Nessuno di noi ha chiesto di nascere e nessuno si è conquistato il diritto di nascere. Per fede crediamo che la vita sia un dono che Dio ci ha fatto e che il come la si vive possa diventare un dono che noi facciamo a Dio. Sì, un giorno dovremo riportarla indietro, ma nel frattempo è anche vero che la vita, proprio giorno dopo giorno, ci suggerisce, a chi sa ascoltarla, di vivere responsabilmente. La vita, pur non sembrando sempre giusta ed equa con tutti, non si adegua alle nostre finzioni o ai nostri sprechi e prima o poi presenta il conto, senza far sconti a nessuno.  

Che ne hai fatto dei tuoi giorni?  
Hai scoperto il nome delle cose buone che ti sono state affidate?  
Come hai vissuto il tempo e le opportunità che ti sono state date? 
Cosa hai imparato di buono e di vero?  
Chi ha vissuto con te, anche grazie alla tua presenza, com’è diventato?  

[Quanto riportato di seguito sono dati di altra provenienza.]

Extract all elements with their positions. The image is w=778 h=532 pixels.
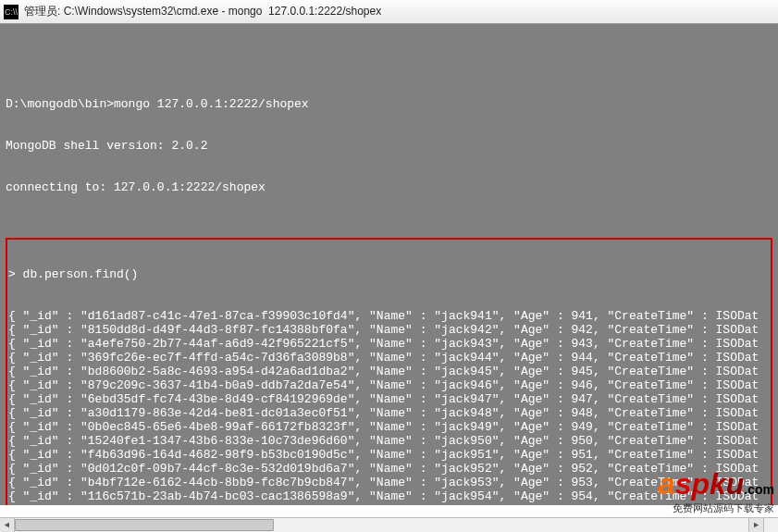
result-row: { "_id" : "6ebd35df-fc74-43be-8d49-cf841… [8, 392, 770, 406]
result-row: { "_id" : "15240fe1-1347-43b6-833e-10c73… [8, 434, 770, 448]
connecting-line: connecting to: 127.0.0.1:2222/shopex [6, 180, 772, 194]
watermark: aspku.com 免费网站源码下载专家 [659, 467, 774, 515]
result-row: { "_id" : "116c571b-23ab-4b74-bc03-cac13… [8, 489, 770, 503]
terminal[interactable]: D:\mongodb\bin>mongo 127.0.0.1:2222/shop… [0, 24, 778, 505]
prompt-find: > db.person.find() [8, 267, 770, 281]
cmd-icon: C:\\ [4, 5, 19, 19]
result-row: { "_id" : "0b0ec845-65e6-4be8-99af-66172… [8, 420, 770, 434]
result-row: { "_id" : "879c209c-3637-41b4-b0a9-ddb7a… [8, 378, 770, 392]
result-row: { "_id" : "369fc26e-ec7f-4ffd-a54c-7d36f… [8, 351, 770, 365]
result-row: { "_id" : "a30d1179-863e-42d4-be81-dc01a… [8, 406, 770, 420]
result-row: { "_id" : "b4bf712e-6162-44cb-8bb9-fc8c7… [8, 476, 770, 489]
find-result-block: > db.person.find() { "_id" : "d161ad87-c… [6, 238, 772, 505]
scroll-thumb[interactable] [15, 519, 274, 531]
horizontal-scrollbar[interactable]: ◄ ► [0, 517, 763, 532]
result-row: { "_id" : "f4b63d96-164d-4682-98f9-b53bc… [8, 448, 770, 462]
cmd-invocation: D:\mongodb\bin>mongo 127.0.0.1:2222/shop… [6, 97, 772, 111]
scroll-left-button[interactable]: ◄ [0, 518, 15, 532]
blank-line [6, 56, 772, 69]
shell-version: MongoDB shell version: 2.0.2 [6, 139, 772, 153]
result-row: { "_id" : "e02be598-5fe6-47ec-9f14-89760… [8, 503, 770, 505]
scroll-track[interactable] [15, 518, 748, 532]
watermark-dotcom: .com [744, 482, 774, 497]
titlebar: C:\\ 管理员: C:\Windows\system32\cmd.exe - … [0, 0, 778, 24]
scroll-right-button[interactable]: ► [748, 518, 763, 532]
result-row: { "_id" : "0d012c0f-09b7-44cf-8c3e-532d0… [8, 462, 770, 476]
result-row: { "_id" : "a4efe750-2b77-44af-a6d9-42f96… [8, 337, 770, 351]
scrollbar-corner [763, 517, 778, 532]
result-row: { "_id" : "bd8600b2-5a8c-4693-a954-d42a6… [8, 365, 770, 378]
result-row: { "_id" : "d161ad87-c41c-47e1-87ca-f3990… [8, 309, 770, 323]
titlebar-text: 管理员: C:\Windows\system32\cmd.exe - mongo… [24, 4, 381, 19]
result-row: { "_id" : "8150dd8d-d49f-44d3-8f87-fc143… [8, 323, 770, 337]
watermark-tagline: 免费网站源码下载专家 [659, 501, 774, 515]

Il luogo in cui sei vissuto, anche grazie alla tua presenza, è diventato migliore o peggiore? 

Guardo alla mia esperienza e riconosco che per ogni scelta poco limpida, corretta e chiara, per ogni cosa di me che non ho saputo e soprattutto voluto chiarire, per ogni sperpero di tempo e per ogni occasione che per troppa superficialità ho perduto, per ogni nutrimento sbagliato che ho messo nei pensieri e nell’agire, la vita mi ha presentato e mi presenta il conto: non per vendetta, ma per giustizia.  
«Rendi conto della tua amministrazione».   
Dal disonesto amministratore del Vangelo imparo a smettere di perdere tempo accumulando ciò che mi attrae ma che non sostiene; imparo a spostare il tiro e a investire su ciò che tiene viva la vita, sulle relazioni umane, sulle amicizie: non è questo ciò di cui abbiamo davvero bisogno? Relazioni significative, vissute nella sincerità di sé e soprattutto rinnovate dal perdono vissuto con reciprocità.  
Gesù infine, mette in guardia dall’avidità: non si colma mai perché non sazia mai. Può diventare ossessione che scardina i migliori rapporti e che porta anche alla violenza estrema. Il denaro, come dice un proverbio, è “un ottimo servitore, ma un pessimo padrone”. È meglio avere pochi soldi e crescere e invecchiare investendo in buone amicizie, essere in pace con i propri parenti piuttosto che trovarsi da soli e con un conto in banca che, come interessi, produce solitudine, diffidenza e risentimento.